*** Opening of Record extracts ***

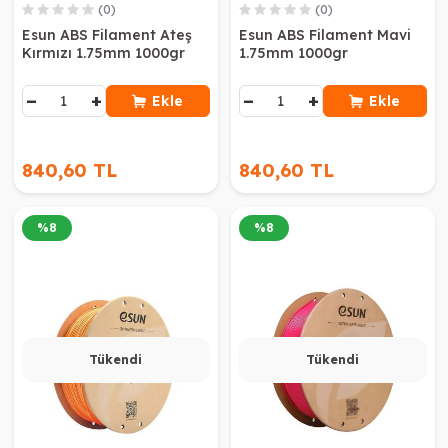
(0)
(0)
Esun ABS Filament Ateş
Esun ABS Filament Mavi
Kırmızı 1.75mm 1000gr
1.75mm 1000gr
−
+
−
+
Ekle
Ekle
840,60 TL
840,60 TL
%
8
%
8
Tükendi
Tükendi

*** Close of Record extracts ***

Task
Where does "Filament" appear in the listing? Show every line that has it.

Completed task
Esun ABS Filament Ateş
Esun ABS Filament Mavi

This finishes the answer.